I predict we’ll soon see UIMSs that manage the presenting of information to users and collect user-supplied data. 

The UIMS To-Do List

These UIMSs should be able to do the following:

  1. Select the presentation format and style best suited for the user and enable the most convenient technique for entering information based on user preferences, usage history, environmental considerations, and available devices.
  2. Incorporate state-of-the-art techniques and designs.
  3. Use standard APIs for transmitting information among user interface components and the back-end applications.
  4. Use micro-services for providing specialized functions, including automatic speech recognition (ASR), text to speech (TTS), dialogue management, vision, orientation, and location, while supporting new micro-services such as emotion detection and lip reading as they become available.
  5. Support the gradual evolution of users from novices to experts as they become more proficient with the UIMS.
  6. Provide consistency in user interface style across different user interface modes and platforms, so users can apply their knowledge of one user interface to another.

A major trend in app development today could prove a stumbling block to UIMSs: using the APIs of micro-services within applications. While this enables a wide variety of new and useful applications, the applications themselves are bound to the micro-services, which makes it difficult to update a micro-service or replace it with one from another vendor. Using micro-services in this way will entangle the user interface with the computational logic of applications. This is counter to the philosophy of having a UIMS isolate the user interface from computational logic.

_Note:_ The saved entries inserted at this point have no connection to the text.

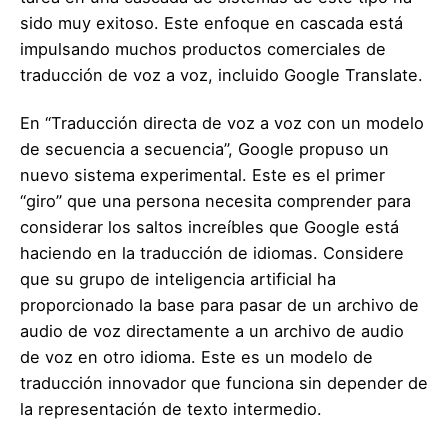
sido muy exitoso. Este enfoque en cascada está
impulsando muchos productos comerciales de
traducción de voz a voz, incluido Google Translate.
En “Traducción directa de voz a voz con un modelo
de secuencia a secuencia”, Google propuso un
nuevo sistema experimental. Este es el primer
“giro” que una persona necesita comprender para
considerar los saltos increíbles que Google está
haciendo en la traducción de idiomas. Considere
que su grupo de inteligencia artificial ha
proporcionado la base para pasar de un archivo de
audio de voz directamente a un archivo de audio
de voz en otro idioma. Este es un modelo de
traducción innovador que funciona sin depender de
la representación de texto intermedio.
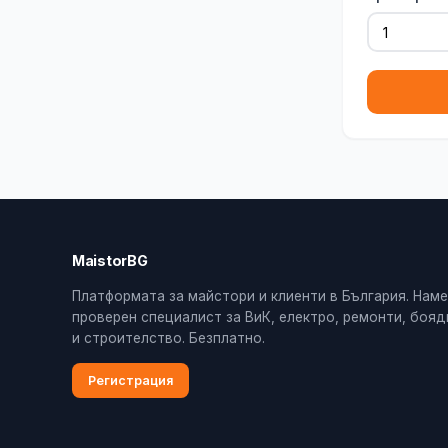
MaistorBG
Платформата за майстори и клиенти в България. Нам
проверен специалист за ВиК, електро, ремонти, боя
и строителство. Безплатно.
Регистрация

And UIMSs will by necessity affect the role of user interface designers, who will specify the general type of dialogue (e.g., question/answer vs. form fill-in, visual vs. verbal, single modal vs. multimodal, etc.) and then leave most of the detailed design to the UIMS software that applies well-established UI rules and guidelines. 

Just as app designers avoid the details of data management using DBMSs, they can avoid many details of UIs using UIMSs. Users will benefit from the consistency of UIs across applications that use the same UIMS, as well as the quality of user interfaces implemented using state-of-the-art rules and guidelines. 

Developers should spend their time specifying the rules, algorithms, and computational logic for applications rather than get bogged down in the details of user interfaces. Rather than specify detailed prompts with grammars, prosody, volume, and voice characteristics, application designers should simply specify a message for presentation to the user and let the UIMS determine how the message should be presented.